Having dispatched the Bad and left the Ugly defenceless and furious, the Good lays out his simple credo: “You see, in this world, there’s two kinds of people, my friend. Those with loaded guns and those who dig. You dig.”

Inspired by Eastwood’s words, a group of film fans spent two years restoring the cemetery to its former glories.

The set, which was built by soldiers in the northern Spanish province of Burgos for Sergio Leone’s classic 1966 spaghetti western, had been forgotten and reclaimed by nature until the Sad Hill Cultural Association stepped in.

Sad Hill map

With the help of crowdfunding and volunteers from France, Germany, Turkey, Italy and the US, its members slowly, and backbreakingly, cleared the site to reveal the famous stone circle and its hidden graves.

Their quixotic labours have been recorded in Sad Hill Unearthed, a documentary by the Spanish film-maker and cinema fanatic Guillermo de Oliveira.

When a friend told him about the association’s idea, Oliveira felt a familiar pull.

The stone circle at Sad Hill cemetery.



The stone circle at Sad Hill cemetery.

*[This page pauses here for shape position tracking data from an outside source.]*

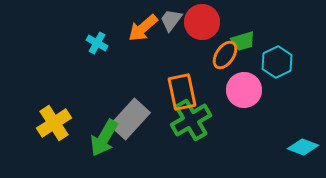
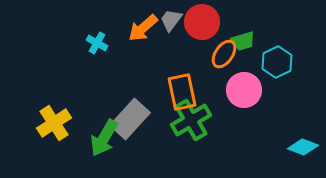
orange ellipse: moved 1 px left, 1 px up
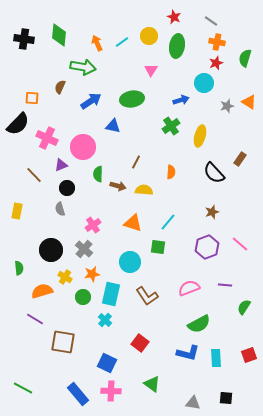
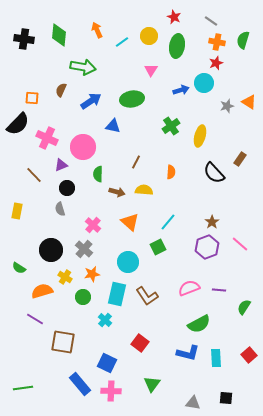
orange arrow at (97, 43): moved 13 px up
green semicircle at (245, 58): moved 2 px left, 18 px up
brown semicircle at (60, 87): moved 1 px right, 3 px down
blue arrow at (181, 100): moved 10 px up
brown arrow at (118, 186): moved 1 px left, 6 px down
brown star at (212, 212): moved 10 px down; rotated 16 degrees counterclockwise
orange triangle at (133, 223): moved 3 px left, 1 px up; rotated 24 degrees clockwise
pink cross at (93, 225): rotated 14 degrees counterclockwise
green square at (158, 247): rotated 35 degrees counterclockwise
cyan circle at (130, 262): moved 2 px left
green semicircle at (19, 268): rotated 128 degrees clockwise
purple line at (225, 285): moved 6 px left, 5 px down
cyan rectangle at (111, 294): moved 6 px right
red square at (249, 355): rotated 21 degrees counterclockwise
green triangle at (152, 384): rotated 30 degrees clockwise
green line at (23, 388): rotated 36 degrees counterclockwise
blue rectangle at (78, 394): moved 2 px right, 10 px up
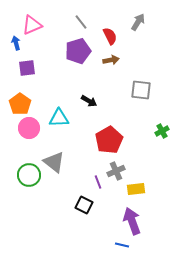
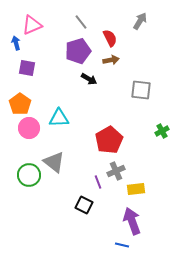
gray arrow: moved 2 px right, 1 px up
red semicircle: moved 2 px down
purple square: rotated 18 degrees clockwise
black arrow: moved 22 px up
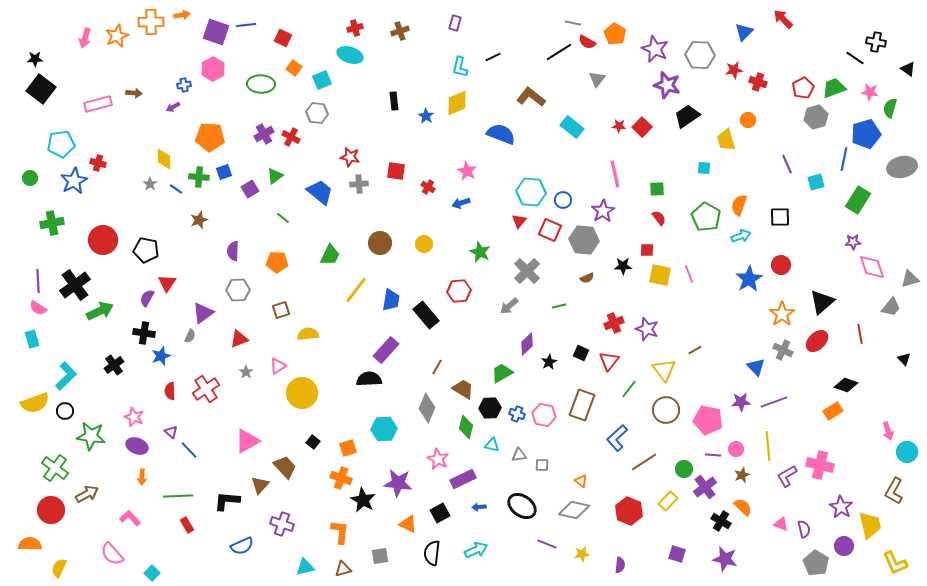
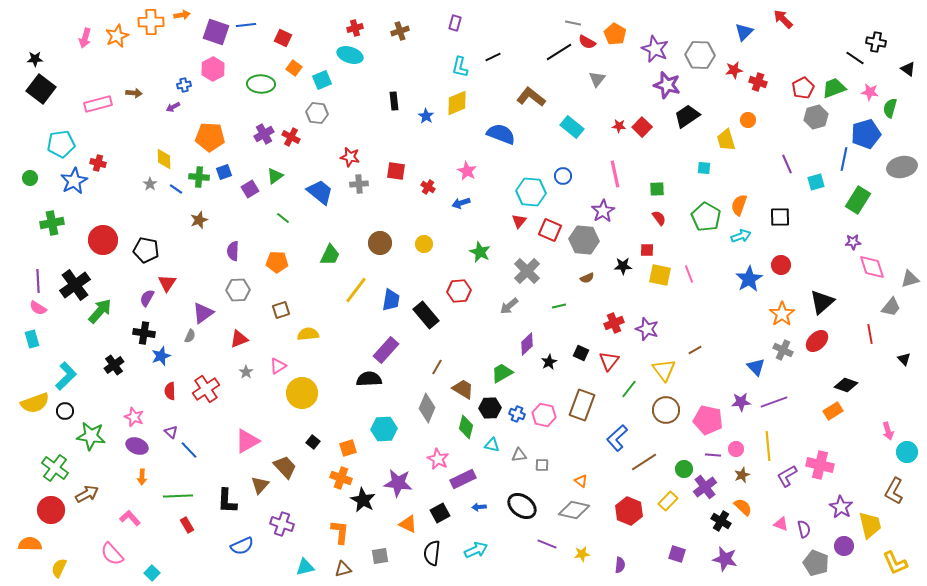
blue circle at (563, 200): moved 24 px up
green arrow at (100, 311): rotated 24 degrees counterclockwise
red line at (860, 334): moved 10 px right
black L-shape at (227, 501): rotated 92 degrees counterclockwise
gray pentagon at (816, 563): rotated 10 degrees counterclockwise
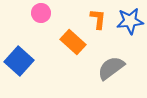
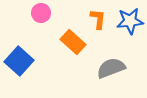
gray semicircle: rotated 16 degrees clockwise
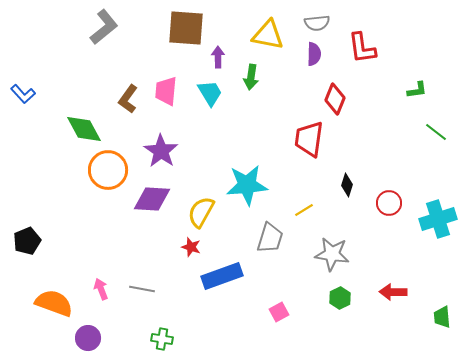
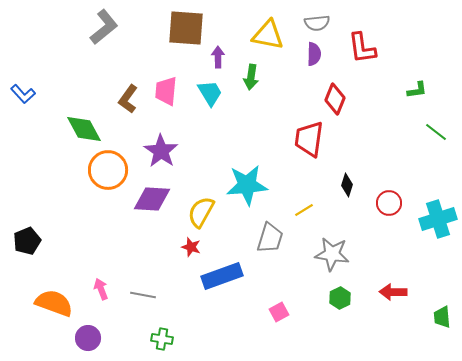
gray line: moved 1 px right, 6 px down
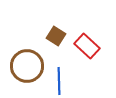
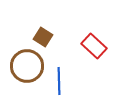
brown square: moved 13 px left, 1 px down
red rectangle: moved 7 px right
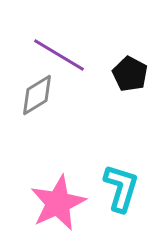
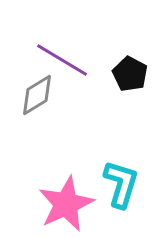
purple line: moved 3 px right, 5 px down
cyan L-shape: moved 4 px up
pink star: moved 8 px right, 1 px down
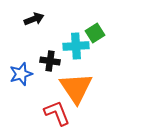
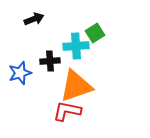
black cross: rotated 12 degrees counterclockwise
blue star: moved 1 px left, 1 px up
orange triangle: moved 2 px up; rotated 45 degrees clockwise
red L-shape: moved 10 px right, 2 px up; rotated 56 degrees counterclockwise
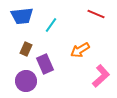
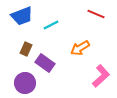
blue trapezoid: rotated 15 degrees counterclockwise
cyan line: rotated 28 degrees clockwise
orange arrow: moved 2 px up
purple rectangle: moved 1 px up; rotated 30 degrees counterclockwise
purple circle: moved 1 px left, 2 px down
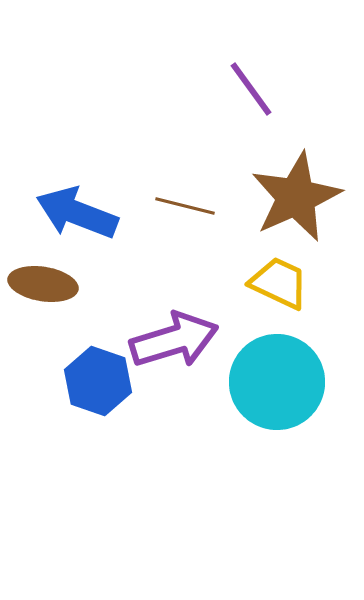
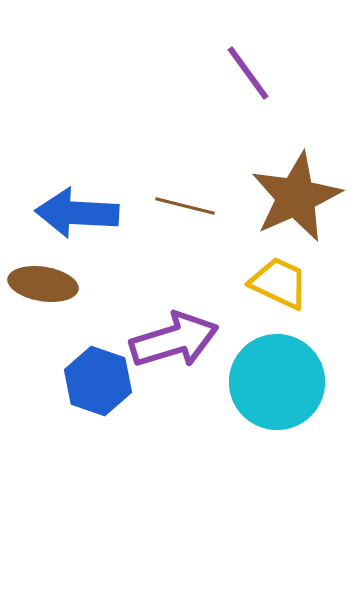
purple line: moved 3 px left, 16 px up
blue arrow: rotated 18 degrees counterclockwise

Photograph: Guillermo de Oliveira

“I love visiting the places where films were shot,” he said. “I’ve visited the dam where the beginning of Goldeneye was filmed, the sets for Star Wars in Tunisia, the cliff that Thelma and Louise drive off at the end of the film, and the Los Angeles restaurant from Heat.”

Although he hadn’t originally planned to shoot a documentary, Oliveira was moved by the volunteers’ dedication and perseverance.

“I was just struck by the beautiful notion of fans of the film wanting to bring it back to the way it was … It may have been a beautifully crazy idea, but it was still a crazy one. It was a dream.”

He was also taken with their ingenious, if morbid, crowdfunding strategy for restoring the graveyard’s 5,000 wooden crosses: for €15, anyone, anywhere can have their name, nickname or initials inscribed on a cross.

“That’s its unique selling point,” he said. “It’s the only cemetery in the world where you can visit your own grave.”

Sad Hill.



Sad Hill. Photograph: Guillermo de Oliveira

Oliveira and his camera followed the volunteers as they used hoes, spades and wheelbarrows to clear the site in preparation for a special screening at the site last July to mark the 50th anniversary of The Good, the Bad and the Ugly.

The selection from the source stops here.